You can also use lime putty for pointing. This sets in a different way so be careful. https://www.lime-mortars.co.uk/lime/non-hydraulic
NHL 3.5 is also good mixed as a slurry & applied with a brush onto your finished work to create a smooth finish & is as good as any paint. Again lime putty can also be used.
A hawk & gauging trowel or rounded nose pointing trowel plus an old metal bucket handle are the tools plus the wonderful Marshalltown joint raker to make the joints deep enough to hold the mortar & remove all the old carp.
You can dress the joints in any way you like & this theme should be carried on throughout the job or it will look like the cowboys have been in for a visit.
Red or yellow ochre were common dyes but there's a plethora in todays market.

Some more reading for interest;
https://www.lime-mortars.co.uk/articles/lime-hydraulic-or-non-hydraulic
SS
 

jamesy

Member
Location
Orkney
Been doing a bit of pointing here this week- Roundtower NHL 3.5 white
IMG_1500.jpg
 

Ffermer Bach

Member
Livestock Farmer
No - there is no cement in lime mortar. Lime mortar is just limestone that has been burnt to produce calcium oxide and slaked (i.e. water added) to produce calcium hydroxide and then mixed with sand to produce the mortar. There are different grades of lime mortar based on its hydraulicity i.e. its ability to set through a chemical reaction rather than just in air. So NHL 2 is feebly hydraulic (generally used for internal plasterwork), NHL 3.5 is moderately hydraulic (generally used for internal and external work in average conditions) and NHL 5 Eminently Hydraulic (used for external work where bad weather or harsh conditions are common). NHL 5 is best for damp conditions.

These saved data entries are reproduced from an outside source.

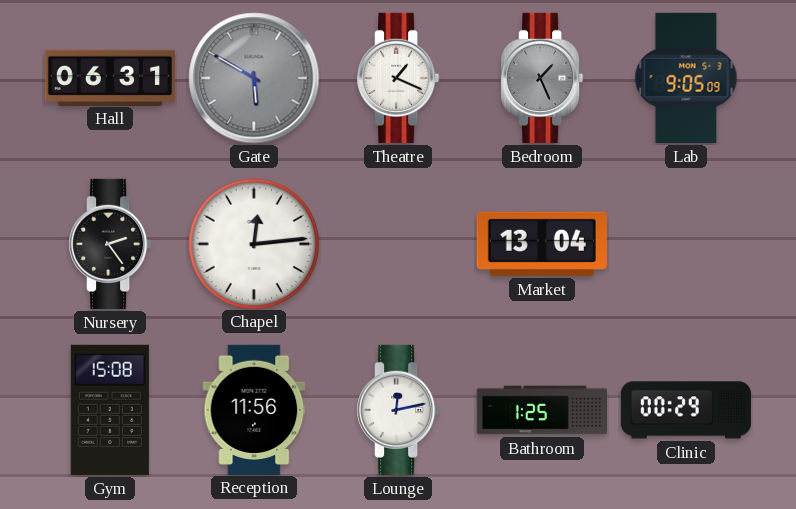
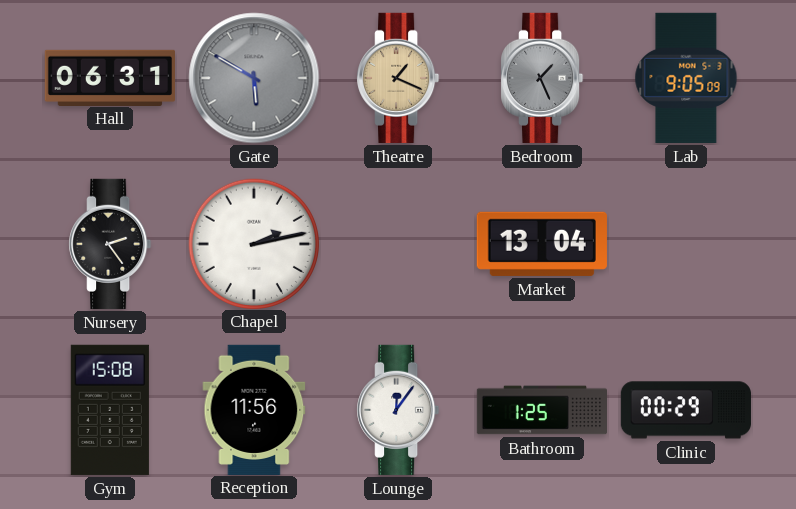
Theatre dial: white -> champagne
Chapel: 12:14 -> 2:13
Lounge: 12:13 -> 12:06
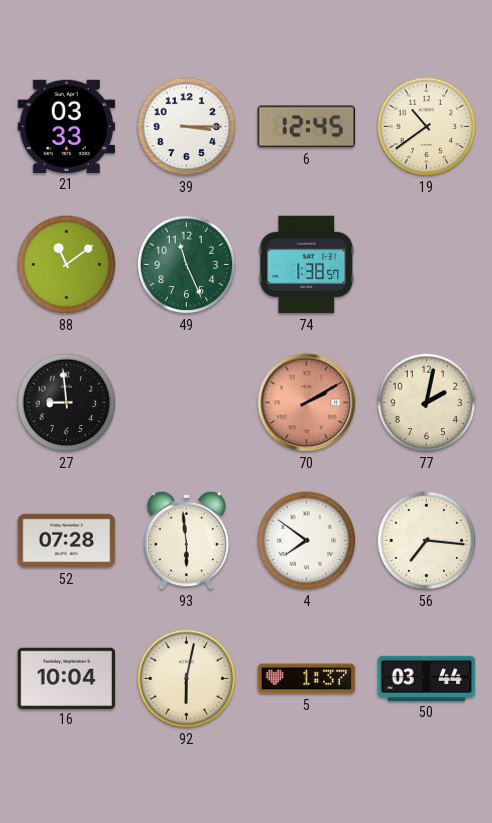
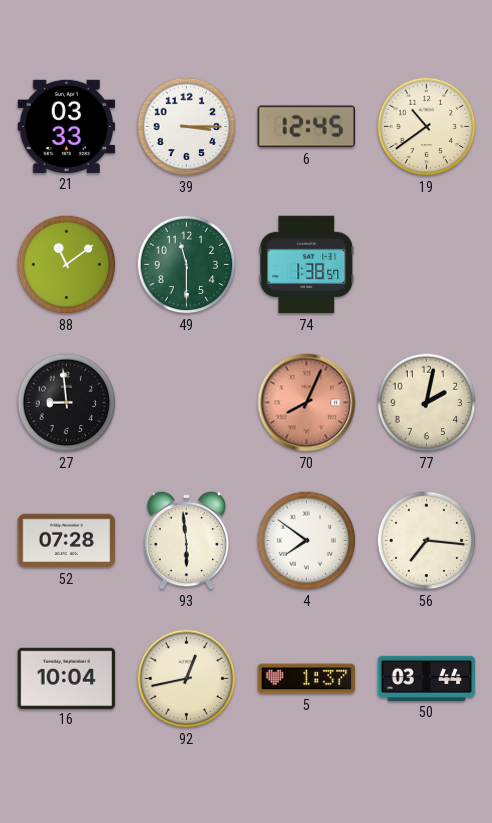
49: 11:26 -> 11:30
70: 2:10 -> 8:04
92: 6:02 -> 12:43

You can colour the mortar using dyes to match your existing work. If made yourself you can use different sands to change the colour. You can make it yourself but takes a bit of practice. It did used to be made by farmers through the use of pit kilns dug into the fields as you only need to reach 900 degrees to burn the limestone and you can slake it with any water supply. Slaking is a bit of an art form as you can make a milk of lime up to a putty depending on the amount of water used. So old milking barns were coated with a very liquid mix (because lime mortar is also anti-bacterial) and in Scotland you see a thicker application thrown onto old buildings in the form of harling.

You do need a builder that knows how to use it though because it is handled differently to cement. It needs longer to set and needs a bit more skill to mix. You need to find those that are used to heritage restoration. There is a guy in Burnley knows his stuff and is probably the closest for you :

Philip Braithwaite UK Restoration Services Herd House Farm Halifax Road Briercliffe Burnley BB10 3QZ +44 (0) 1282 431155 +44 (0) 7818 410095 [email protected]
Important to use "pit" sand and not dredged sand too, oh and maybe mix, then put in a barrow over night with plastic over the mix, then the next morning, back in the mixer again, to work it further
 

vikinglimey

Member
Location
North West
Why leave overnight?

Lime works better if time is taken in preparation, application and drying as you need to ensure it is fully slaked, mixed and cured to avoid failure - that is why modern builders don't like it.

You can actually store a pure lime putty for centuries as it will form a crust over the top that prevents it from hardening. It will stiffen up but will become pliable again with a good stiff mixing.
 

Ffermer Bach

Member
Livestock Farmer
when I worked in Denmark, we had lime putty in a pit in the yard, and would take some, and mix it with water for lime wash for the cattle sheds (years ago, cows were all tied up in stalls, now the farm is milking 250 cows in cubicles, but then there were 55 or so, and I moved the clusters down the shed to milk).